美月の口からため息が溢れた。
「高校の頃、実はよく夜に彼氏と並んでブランコに座って話してた」
抑揚のない口調で美月が言う。
「そうか、それは初耳だな」
思い出の景色が変わってしまうのは寂しいが、変わらずあり続ける景色を見るのも、また寂しいものだと感じる。
私はそこに妻の幻影を見ていた。目を細め、美月の背中を優しく押す姿を。
「ねぇ!」
「分かったよ。そろそろ行くさ」
いよいよ語気の強さが増す美月に気後れした。
「違うよ! ブランコ! 揺れてない?」
まさか暑さにやられたのは美月かと思ったが、視線の先にある一番端のブランコは確かに揺れていた。

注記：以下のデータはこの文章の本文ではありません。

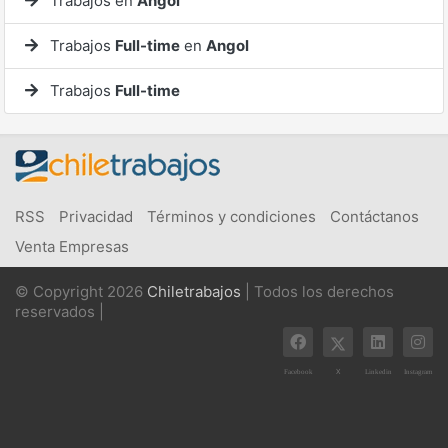
Trabajos en
Angol
Trabajos
Full-time
en
Angol
Trabajos
Full-time
RSS
Privacidad
Términos y condiciones
Contáctanos
Venta Empresas
© Copyright 2026
Chiletrabajos
| Todos los derechos
reservados |
X
Facebook
Linkedin
Instagram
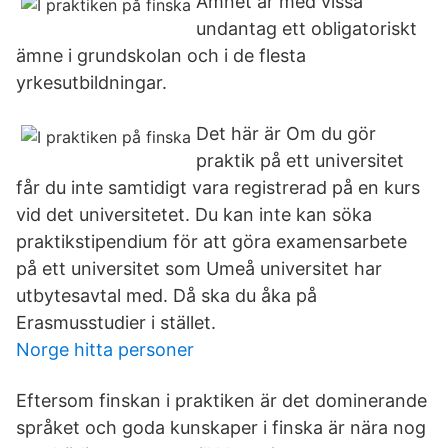
Ämnet är med vissa
undantag ett obligatoriskt
ämne i grundskolan och i de flesta
yrkesutbildningar.
Det här är Om du gör
praktik på ett universitet
får du inte samtidigt vara registrerad på en kurs
vid det universitetet. Du kan inte kan söka
praktikstipendium för att göra examensarbete
på ett universitet som Umeå universitet har
utbytesavtal med. Då ska du åka på
Erasmusstudier i stället.
Norge hitta personer
Eftersom finskan i praktiken är det dominerande
språket och goda kunskaper i finska är nära nog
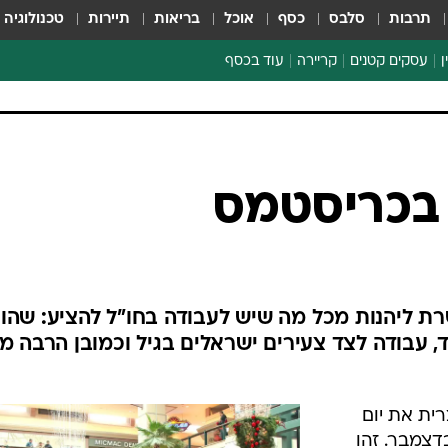
תרבות
סלבס
כסף
אוכל
בריאות
תיירות
טכנולוגיה
ן
עסקים קטנים
קריירה
עוד בכסף
חינוך פיננסי
כסף עולמי
דין וחשבון
קריפטו
הלאונג'
ספורט ביזנס
 בכריסטמס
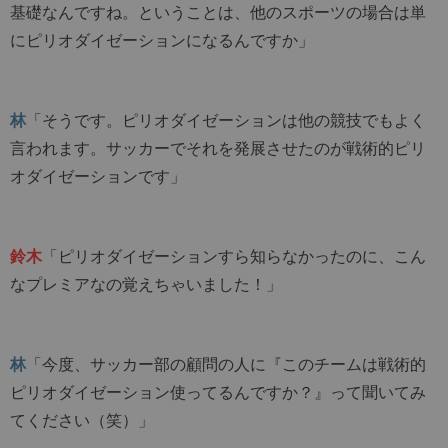
基礎なんですね。ということは、他のスポーツの場合は単
にピリオダイゼーションになるんですか」
林
「そうです。ピリオダイゼーションは他の競技でもよく
言われます。サッカーでそれを発展させたのが戦術的ピリ
オダイゼーションです」
鈴木
「ピリオダイゼーションすら知らなかったのに、こん
なプレミアなの覚えちゃいました！」
林
「今度、サッカー部の顧問の人に『このチームは戦術的
ピリオダイゼーション使ってるんですか？』って聞いてみ
てください（笑）」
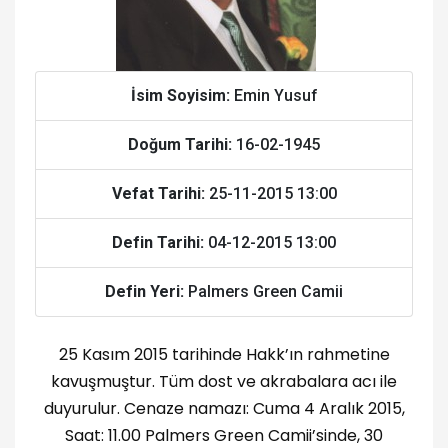
İsim Soyisim:
Emin Yusuf
Doğum Tarihi:
16-02-1945
Vefat Tarihi:
25-11-2015 13:00
Defin Tarihi:
04-12-2015 13:00
Defin Yeri:
Palmers Green Camii
25 Kasım 2015 tarihinde Hakk’ın rahmetine
kavuşmuştur. Tüm dost ve akrabalara acı ile
duyurulur. Cenaze namazı: Cuma 4 Aralık 2015,
Saat: 11.00 Palmers Green Camii’sinde, 30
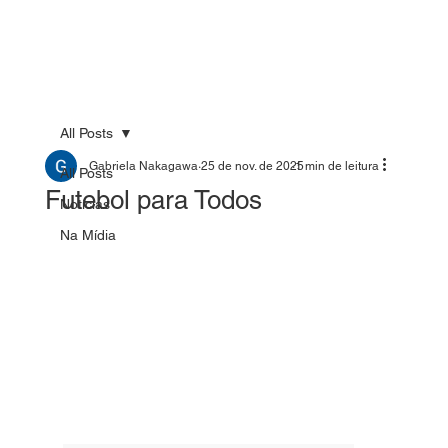
All Posts
Gabriela Nakagawa
25 de nov. de 2025
1 min de leitura
All Posts
Futebol para Todos
Notícias
Na Mídia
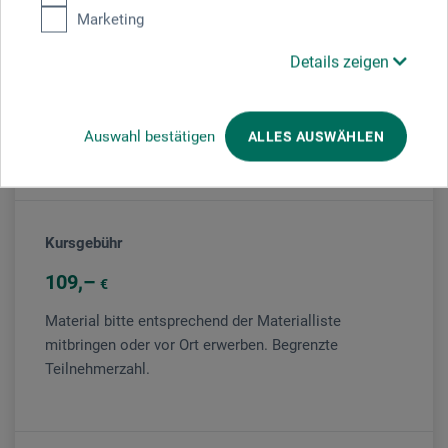
Marketing
boesner Karlsruhe
Details zeigen
Veranstaltungsleiter/in
Auswahl bestätigen
ALLES AUSWÄHLEN
Karl H. Warkentin
Kursgebühr
109
€
Material bitte entsprechend der Materialliste
mitbringen oder vor Ort erwerben. Begrenzte
Teilnehmerzahl.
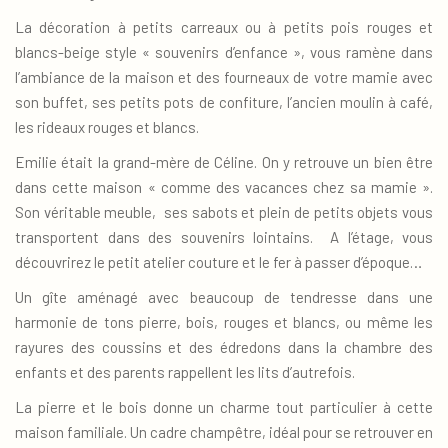
La décoration à petits carreaux ou à petits pois rouges et
blancs-beige style « souvenirs d’enfance », vous ramène dans
l’ambiance de la maison et des fourneaux de votre mamie avec
son buffet, ses petits pots de confiture, l’ancien moulin à café,
les rideaux rouges et blancs.
Emilie était la grand-mère de Céline. On y retrouve un bien être
dans cette maison « comme des vacances chez sa mamie ».
Son véritable meuble, ses sabots et plein de petits objets vous
transportent dans des souvenirs lointains. A l’étage, vous
découvrirez le petit atelier couture et le fer à passer d’époque…
Un gîte aménagé avec beaucoup de tendresse dans une
harmonie de tons pierre, bois, rouges et blancs, ou même les
rayures des coussins et des édredons dans la chambre des
enfants et des parents rappellent les lits d’autrefois.
La pierre et le bois donne un charme tout particulier à cette
maison familiale. Un cadre champêtre, idéal pour se retrouver en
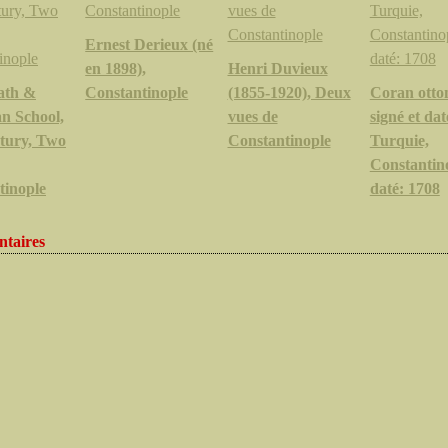
Ernest Derieux (né
en 1898),
Henri Duvieux
ath &
Constantinople
(1855-1920), Deux
Coran otto
n School,
vues de
signé et dat
ntury, Two
Constantinople
Turquie,
Constantin
tinople
daté: 1708
taires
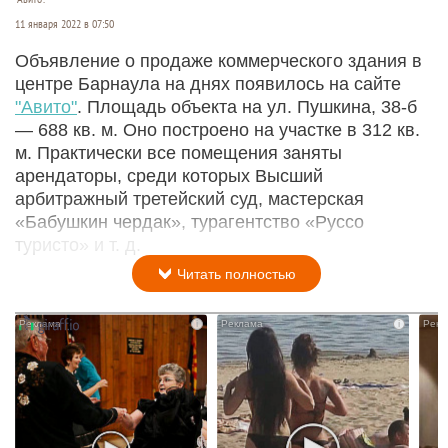
11 января 2022 в 07:50
Объявление о продаже коммерческого здания в
центре Барнаула на днях появилось на сайте
"Авито"
. Площадь объекта на ул. Пушкина, 38-б
— 688 кв. м. Оно построено на участке в 312 кв.
м. Практически все помещения заняты
арендаторы, среди которых Высший
арбитражный третейский суд, мастерская
«Бабушкин чердак», турагентство «Руссо
туристо» и т. д.
Читать полностью
i
i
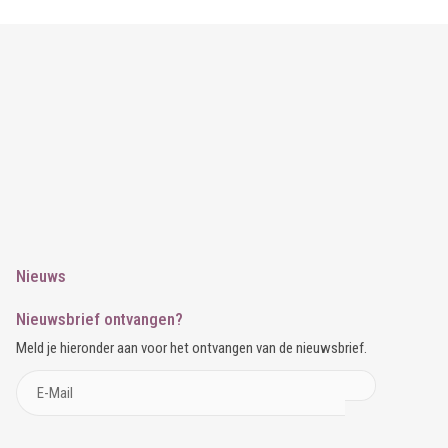
Nieuws
Nieuwsbrief ontvangen?
Meld je hieronder aan voor het ontvangen van de nieuwsbrief.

風の悪戯か? いや、他の三つは微動だにしていない。誰もいない公園にブランコが揺れる理由は見当たらない。しかし、ブランコは幼な子が楽しむ程度の小さな弧をゆっくりと描き、確かに揺れ続けている。
「美月、きっと母さんだよ。母さんがいるんだ」
お前は本当にそこにいるのか? もし、そうなら少しくらい俺の前に姿を見せたらどうだ。ブランコを揺らせるなら俺の肩を叩くくらいできるだろ、くよくよするなって。背中を押してくれよ、前に進めって。
「父さん・・・・・・」
涙に滲む美月の声に、私はあえて後ろを振り返らなかった。
「どうした?」
「あのね、後でちゃんと言おうと思ってたんだけど」
「なんだ、まさかもう別れるのか?」
私の意地悪な口調に「違うよ!」と美月が返す。
一匹のクマゼミが飛び立ち、少しだけ静けさが訪れた。
「私ね、子どもができたの」
「お、おぅ、そうか。良かったじゃないか」
「だからさ、ちゃんと体に気を付けて、まだまだ元気でいてよね」
「当たり前じゃないか。今だって健康そのものだよ」
「それならいいんだけど」
三年後くらいか-
孫をブランコに座らせ、その背中を押す私を想像してみる。思わず口元が緩んだ。
「さぁ、帰ろう。早く準備しないと間に合わんぞ」
「だから、さっきから言ってるじゃん」
再び目をやった四つのブランコは、その影を静かに地面に留めていた。
アスファルトに映る背丈の変わらぬ美月と私の影。もう一つ、小さな影が見えた気がしたのは暑さのせいだろうか。いや、私の足取りはいつもより軽く確かなものだ。